Pizzo d’Orsirora (2603 m) con le racchette da neve


Publiziert von siso Pro , 11. Juni 2017 um 21:30.

Region: Welt » Schweiz » Tessin » Bellinzonese
Tour Datum:10 Juni 2017
Wandern Schwierigkeit: T3 - anspruchsvolles Bergwandern
Schneeshuhtouren Schwierigkeit: WT3 - Anspruchsvolle Schneeschuhwanderung
Wegpunkte:
Geo-Tags: CH-TI   CH-UR   Gruppo Pizzo Lucendro 
Zeitbedarf: 6:15
Aufstieg: 613 m
Strecke:Imbocco sterrata per la Diga del Lago di Lucendro (2096 m) – Mottolone (2180 m) – Cassina di Giacobbe (2157 m) – Lago d’Orsino (2286 m) – Lago superiore d’Orsino (2388 m) – Passo d’Orsino (2565 m) – Pizzo d’Orsirora (2603 m).
Zufahrt zum Ausgangspunkt:Autostrada A2, uscita Airolo – Passo del San Gottardo – Parcheggio all’inizio della strada per la Diga del Lago Lucendro (2096 m).
Unterkunftmöglichkeiten:Albergo San Gottardo Ospizio
Kartennummer:C.N.S. No. 1251 – Val Bedretto - 1:25000; C.N.S. No. 1231 – Urseren - 1:25000; C.N.S. No. 255S – Sustenpass – 1:50000.

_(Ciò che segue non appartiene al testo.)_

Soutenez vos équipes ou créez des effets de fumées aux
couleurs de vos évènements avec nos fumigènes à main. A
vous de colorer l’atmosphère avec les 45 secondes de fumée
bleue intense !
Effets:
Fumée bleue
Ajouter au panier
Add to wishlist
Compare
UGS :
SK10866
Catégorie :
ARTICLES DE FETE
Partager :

Ritorno dopo sei anni al Pizzo d’Orsirora, questa volta con le ciaspole. Non c'è due senza tre: dopo aver visto e apprezzato questi versanti innevati, mi ripropongo di risalirli pure con gli sci.

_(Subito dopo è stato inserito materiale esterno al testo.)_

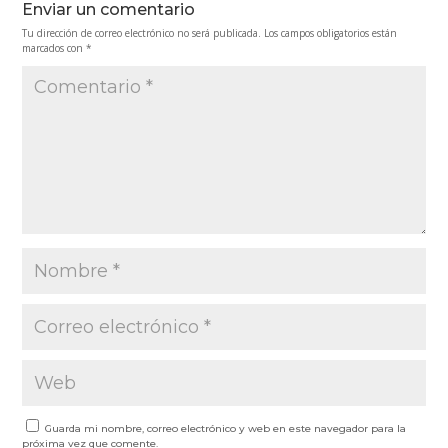
Enviar un comentario
Tu dirección de correo electrónico no será publicada.
Los campos obligatorios están
marcados con
*
Guarda mi nombre, correo electrónico y web en este navegador para la
próxima vez que comente.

Il Pizzo d’Orsirora è una cima poco rilevante, nascosta dal suo contrafforte orientale, che al contrario è ben visibile dal versante destro della Valle del San Gottardo, in particolare dall’Alpe di Fortünéi. Molto più noti sono gli splendidi laghetti di circo glaciale che cingono questa montagna ad est: il Lago d’Orsino, il Lago d’Orsirora e i Laghi della Valletta. Sono tappe del frequentato anello escursionistico ben illustrato da un pieghevole della collana “Laghetti alpini ticinesi”, edito dalla Banca del Gottardo.

 

Inizio dell’escursione: ore 5:40

Fine dell’escursione: ore 12:00

Pressione atmosferica, ore 9.00: 1020 hPa

Temperatura alla partenza: 6°C

Temperatura all’arrivo: 13°C

Isoterma di 0° alle 9:00: 3700 m

Velocità media del vento: 0 km/h

Sorgere del sole: 5:32

Tramonto del sole: 21:18

 

Come d’abitudine arrivo al Passo del San Gottardo poco prima dell’alba. Desidererei raggiungere in auto la Diga del Lago di Lucendro, ma una sbarra di legno con un cartello di divieto mi bloccano all’imbocco della stradina sterrata, fiancheggiata da muraglioni di neve.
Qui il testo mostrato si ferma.